*Work item*
For each line in the data below that has the word "Feminino", copy that line.

***** Data listing *****

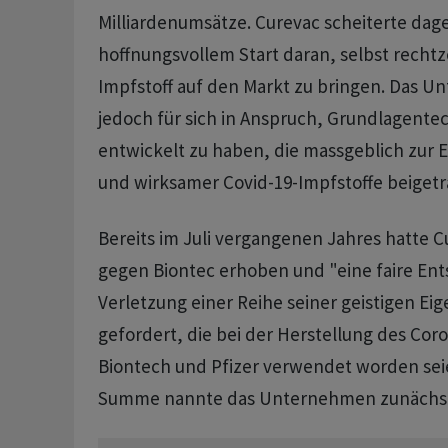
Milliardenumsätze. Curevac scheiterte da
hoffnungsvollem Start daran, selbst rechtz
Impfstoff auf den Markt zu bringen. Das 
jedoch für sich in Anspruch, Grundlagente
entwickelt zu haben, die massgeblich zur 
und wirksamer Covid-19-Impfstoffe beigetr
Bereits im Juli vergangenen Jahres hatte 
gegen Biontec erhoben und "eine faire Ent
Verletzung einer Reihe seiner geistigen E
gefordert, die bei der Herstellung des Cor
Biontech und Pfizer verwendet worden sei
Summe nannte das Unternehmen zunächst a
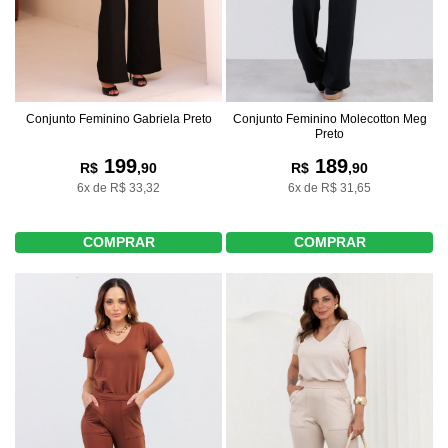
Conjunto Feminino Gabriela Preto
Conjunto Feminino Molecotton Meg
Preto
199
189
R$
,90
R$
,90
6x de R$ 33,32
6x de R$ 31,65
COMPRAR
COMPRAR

*****

*Your response*
Conjunto Feminino Gabriela Preto
Conjunto Feminino Molecotton Meg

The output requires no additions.